Aún no distingo las supuestas y testimoniales bisagras que suenan en ‘Ciudad de bajas pasiones’, del bunburyano álbum ‘Flamingos’. No comprendo la heterodoxia que lleva a algunos músicos a incluir en sus discos pistas de objetos varios, muy alejados de ser llamados instrumentos. Si ya es difícil aprender a tocar, con disciplina y método, los habituales guitarra, piano o clavicémbalo, imagínese dominar, en enrevesado aprendizaje autodidacta, el intríngulis de la sartén acústica, samplear el estruendo del camión de la basura o calibrar un fa sostenido con el ruido de una Lexmark Z32.

Si ya es difícil vivir de la música, imagínese hacerlo tocando un ladrillo, como afirma ahora el músico Diego Galaz (¡inventor del violín-trompeta!), organizador de un ciclo de instrumentos insólitos en la muy tradicional Burgos, reconvertida en sede de vanguardia. Lo comenta en ‘Andy y amigos’ (los viernes, en Radio 3). Ya citamos aquí, por cierto, que Andy Chango compuso con un Robot Emilio.

Escucho ahora el álbum de debut de los sevillanos Pony Bravo, indie country, con letras del chinarro más críptico. Tienen sus guitarras, pero cuando se habla de percusiones, una batería y unos bongos son demasiado sosainas. Y se inventan ritmos golpeando un plafón de uralita o un bidoncillo de aceite del coche. Y la sala de ensayo se convierte en una carpintería o un taller mecánico.

Bártulos del grupo Urraka

Lideran esta liga los rabiosos Mayumana, que hacían música, cucamonas mediante, palmeando cubos de basura, entre saltos y coreografías que, en su efímero esplendor, alguna vez coparon los teatros. Para hacer estas cosas, tienes que ir un poco de alternativo. Por eso ahí esta Banin, el teclista y guitarra de Los Planetas, que en su proyecto paralelo Los Invisibles, ha llegado a utilizar máquinas de escribir. Aún no han sacado disco y está por ver el resultado de esta sinfonía Olivetti.

Otros han hecho de esta tendencia su razón de ser, como Don Simón y Telefunken, entregados a la música con juguetes y ollas. Algunos críticos han definido sus composiciones como “la unión de los sonidos más extraños de la música experimental con las alegres cancioncillas de los programas Disney del sábado por la mañana”. En su atrezzo, llevan acordeones, flautas, guitarras de mentirijilla y ukeleles, a caballo entre el instrumento y el juguete.

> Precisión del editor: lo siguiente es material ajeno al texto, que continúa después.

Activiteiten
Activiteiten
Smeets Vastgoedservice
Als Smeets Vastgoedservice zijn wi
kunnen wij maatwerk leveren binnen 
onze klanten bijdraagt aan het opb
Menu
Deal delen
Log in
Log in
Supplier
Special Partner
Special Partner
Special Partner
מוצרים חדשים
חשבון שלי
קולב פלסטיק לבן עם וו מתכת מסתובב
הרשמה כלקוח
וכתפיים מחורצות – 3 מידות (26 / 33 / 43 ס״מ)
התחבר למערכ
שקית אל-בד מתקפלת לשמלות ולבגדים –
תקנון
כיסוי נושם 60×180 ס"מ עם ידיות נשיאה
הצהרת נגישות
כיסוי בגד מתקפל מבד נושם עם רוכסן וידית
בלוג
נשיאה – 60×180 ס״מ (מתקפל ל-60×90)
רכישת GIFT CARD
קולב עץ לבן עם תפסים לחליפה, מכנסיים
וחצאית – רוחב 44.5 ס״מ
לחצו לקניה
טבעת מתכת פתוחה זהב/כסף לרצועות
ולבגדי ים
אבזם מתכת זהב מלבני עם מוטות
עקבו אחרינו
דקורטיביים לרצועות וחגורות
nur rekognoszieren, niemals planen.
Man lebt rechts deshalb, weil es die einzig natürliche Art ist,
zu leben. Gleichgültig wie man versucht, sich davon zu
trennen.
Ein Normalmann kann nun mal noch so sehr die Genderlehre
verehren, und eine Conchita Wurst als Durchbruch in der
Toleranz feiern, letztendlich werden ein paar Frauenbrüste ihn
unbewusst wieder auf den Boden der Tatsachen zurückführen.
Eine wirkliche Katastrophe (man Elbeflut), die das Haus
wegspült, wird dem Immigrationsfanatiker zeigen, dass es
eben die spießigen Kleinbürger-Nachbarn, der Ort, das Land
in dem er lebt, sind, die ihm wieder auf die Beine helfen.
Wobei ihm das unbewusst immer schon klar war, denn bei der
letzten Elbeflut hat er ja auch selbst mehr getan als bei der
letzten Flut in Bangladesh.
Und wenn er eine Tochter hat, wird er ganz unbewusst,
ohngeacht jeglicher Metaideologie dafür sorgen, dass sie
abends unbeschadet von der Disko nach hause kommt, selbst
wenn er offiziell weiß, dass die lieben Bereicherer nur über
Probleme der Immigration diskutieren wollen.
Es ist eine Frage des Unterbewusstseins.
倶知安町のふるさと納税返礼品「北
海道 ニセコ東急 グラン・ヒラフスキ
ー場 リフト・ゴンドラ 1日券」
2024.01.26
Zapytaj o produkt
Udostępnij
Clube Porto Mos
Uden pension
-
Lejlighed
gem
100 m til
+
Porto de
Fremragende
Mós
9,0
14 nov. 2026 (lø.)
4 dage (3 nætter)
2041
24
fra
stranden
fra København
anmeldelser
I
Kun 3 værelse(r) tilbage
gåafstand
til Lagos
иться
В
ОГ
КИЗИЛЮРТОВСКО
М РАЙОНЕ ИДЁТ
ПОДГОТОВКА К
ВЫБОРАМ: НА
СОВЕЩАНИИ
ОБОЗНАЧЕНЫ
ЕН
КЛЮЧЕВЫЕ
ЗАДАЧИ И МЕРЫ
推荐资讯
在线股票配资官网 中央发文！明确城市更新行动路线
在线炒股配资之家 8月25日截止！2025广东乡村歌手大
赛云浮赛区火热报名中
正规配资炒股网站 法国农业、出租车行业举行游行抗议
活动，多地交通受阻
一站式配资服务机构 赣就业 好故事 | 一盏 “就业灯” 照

Más extremistas son los barceloneses Cabo San Roque, que utilizan lavadoras en sus discos (¿se consideran programaciones?) y hasta las tocan en sus directos de lavandería. En una gira llevaron una vieja lavadora que interpretaba canciones en función de la ropa que se iba centrifugando. Dependiendo del color, del tejido y de la suciedad de las prendas, el movimiento se transfería a engranajes, cilindros y martillos de piano que actuaban sobre instrumentos.

Cabo San Roque y los instrumentos básicos: guitarra, acordeón y lavadora

¿El resultado? Temas instrumentales construidos sobre secuencias mecánicas, polifónicas y repetitivas. La intervención de los cinco músicos ayudaba a modificar los sonidos y a crear paisajes sonoros mientras se hacía la colada. Bizarro, sí, pero bastante amable, nada que ver con lo que hace el amigo Lou Reed al final de su insoportable ‘Metal Machine Music’, puro sonido de Rank Xerox fotocopiando los apuntes de cuarto de Derecho. Escuchar ese tramo final del engendro es imaginarse la luz de la impresora pasando una y otra vez de manera enfermiza.

Pero ante tanta máquina ¿no es el cuerpo un instrumento en sí mismo? Eso afirma el grupo Urraka, que representa la música con golpes de palmas y pecho, los chasquidos, el zapateo y hasta la respiración; todo ello, además, combinado con botes de plástico, chapitas de gaseosa, barriles de metal, cajas de cartón, boleadoras, botellas de vidrio, grifos de baño, tablas de lavar y tubos de pvc.

Y, ante tanto desecho y ante tantos escenarios que se antojan vertederos, ¿no es la voz un utensilio en si mismo? ¿No fue Frank Sinatra el más listo en elegir cuando entró en la tienda de instrumentos? Por eso, lo más parecido a manejar la voz como percusión lo hicieron Golden Apple Quartet, aquellos hombres trajeados que cantaban a capella y tenían plaza fija en las galas de los años 90 en la Primera.